Waking up to the sounds of hail, wind and rain beating against my window was not an encouraging start to my 4/20. However, amidst gray clouds and nearly freezing temperatures, I was quickly reminded by my younger brother that I would be “a total pussy” if I didn’t get myself together and start our pilgrimage to Parliament Hill.

First stop: Major’s Hill Park. Major’s Hill is a big grassy field perched high above the Ottawa River, and set directly adjacent to Parliament Hill. Four-twenty celebrations are typically shared between the two parks, with Major’s collecting most of the spill-over and late arrivals.

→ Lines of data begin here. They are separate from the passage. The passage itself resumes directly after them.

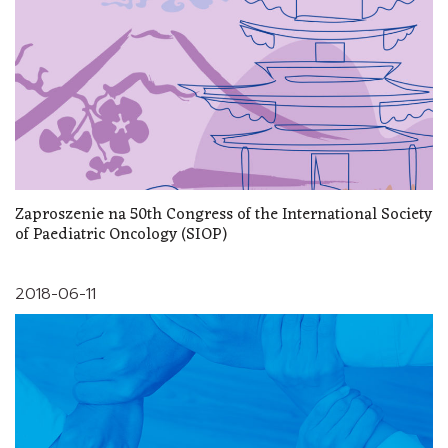
Zaproszenie na 50th Congress of the International Society
of Paediatric Oncology (SIOP)
2018-06-11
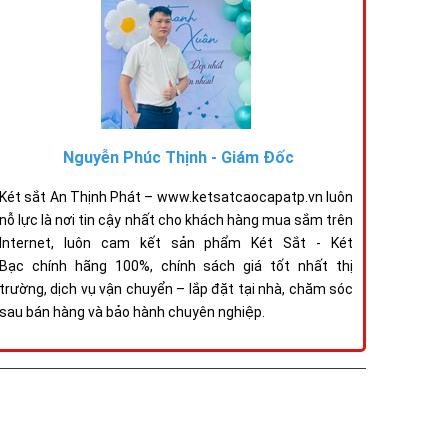
Nguyễn Phúc Thịnh - Giám Đốc
Két sắt An Thịnh Phát – www.ketsatcaocapatp.vn luôn
nỗ lực là nơi tin cậy nhất cho khách hàng mua sắm trên
Internet, luôn cam kết sản phẩm Két Sắt - Két
Bạc chính hãng 100%, chính sách giá tốt nhất thị
trường, dịch vụ vận chuyển – lắp đặt tại nhà, chăm sóc
sau bán hàng và bảo hành chuyên nghiệp.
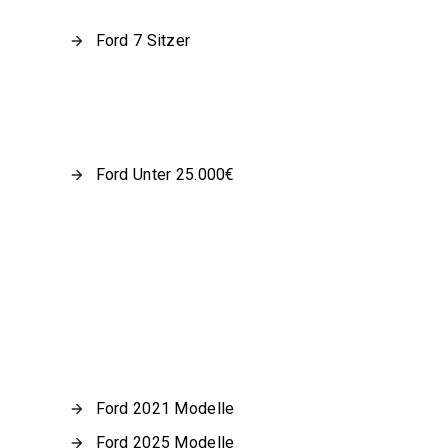
Ford 7 Sitzer
Ford Unter 25.000€
Ford 2021 Modelle
Ford 2025 Modelle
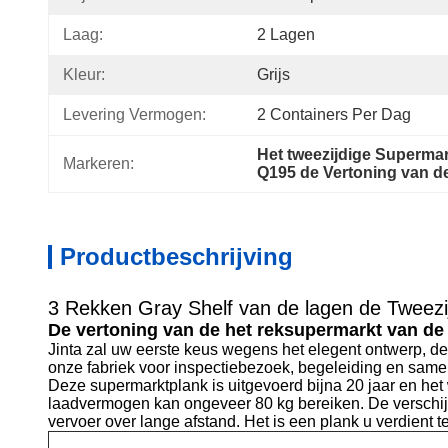
Laag:
2 Lagen
Kleur:
Grijs
Levering Vermogen:
2 Containers Per Dag
Het tweezijdige Superma
Markeren:
Q195 de Vertoning van d
Productbeschrijving
3 Rekken Gray Shelf van de lagen de Tweezi
De vertoning van de het reksupermarkt van de
Jinta zal uw eerste keus wegens het elegent ontwerp, de 
onze fabriek voor inspectiebezoek, begeleiding en sam
Deze supermarktplank is uitgevoerd bijna 20 jaar en het 
laadvermogen kan ongeveer 80 kg bereiken. De verschijn
vervoer over lange afstand. Het is een plank u verdient 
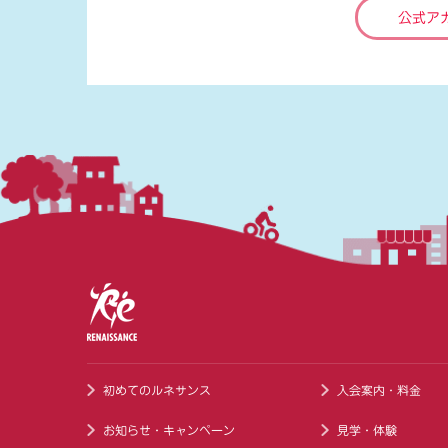
公式ア
初めてのルネサンス
入会案内・料金
お知らせ・キャンペーン
見学・体験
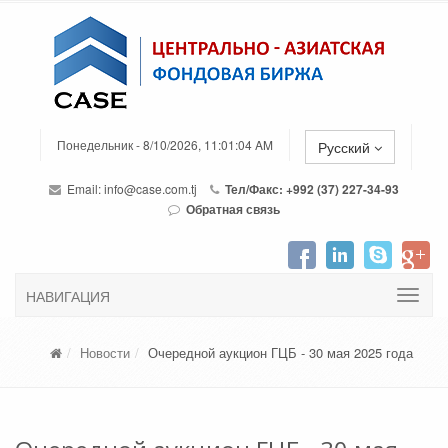
Понедельник - 8/10/2026, 11:01:04 AM
Русский
Email:
info@case.com.tj
Тел/Факс: +992 (37) 227-34-93
Обратная связь
НАВИГАЦИЯ
Новости
Очередной аукцион ГЦБ - 30 мая 2025 года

By the time that we arrived at Major’s Hill, mother nature had already claimed two of our four umbrellas, my boots were ankle deep with water, and our first stock of munchies was entirely depleted.

Walking up the steps and onto the hill, a few scattered groups of raincoats were all huddled together, a tarp had been set up to give shelter to a handful of 4/20 diehards, and two little tents crammed with people echoed with hysterical laughter, as smoke billowed out the sides.


Not more than 10 minutes into our endearing little display, eight police officers dressed in fluorescent yellow raincoats came strutting out onto to the field.

“Open up, it’s the police,” the officers warned people inside their tents. “You guys can’t set up tents here; this is a federal park.”

Confused, annoyed and quite stoned, impressively large groups of kids began tumbling out of their tents like clowns emerging from a tiny car, one after the other after the other.

“Man, I just paid 100 bucks for this thing!,” one disgruntled tent-owner shouted, as he too rolled back into the rain.

By 3:00 p.m., the cops had systematically cleared Major’s Hill Park, and all of the approximately 30 disappointed diehards trudged their way to their nearest shelters.


Umbrellas and High Hopes (This Umbrella is Kush, Man)

By 4:00 p.m., however, all fears of a bad turnout were totally extinguished by the busloads of enthusiastic guys and gals that began flooding Rideau Street, racing toward Parliament Hill with flags, banners, and painted faces, publicly smoking joints and cheering, “Happy 4/20!”

As the Peace Tower clock struck 4:20 p.m., the crowd, now reaching 500 plus in attendance, began a slow but enthusiastic drawn-out cheer as a thick grey cloud of sweet and heavy Mary Jane smoke filled the air and shrouded Parliament Hill.

The crowd was full of eccentric and enthusiastic supporters. Young and old came together; some dressed in bright colours or adorned themselves with marijuana flags, while others painted their faces or danced about, playing kazoos.

One guy even used the eternal flame to light his impressive blunt. Most importantly, everyone was passing joints and friendly 4/20 praises.


By nightfall, small pockets of 4/20 supporters could still be found in nearby bars and coffee shops. We found ourselves, late in the evening, sitting at a table with the Marijuana Party at The Lafayette bar, cheers-ing over the day’s unlikely success.

Despite the excessive rain, hail, freezing temperatures and killjoy police officers, pot-loving enthusiasts all over Ottawa shook the stigma that stoners are forgetful, lazy and passive yesterday.


They proved they can band together for a cause—at least if that cause is getting high.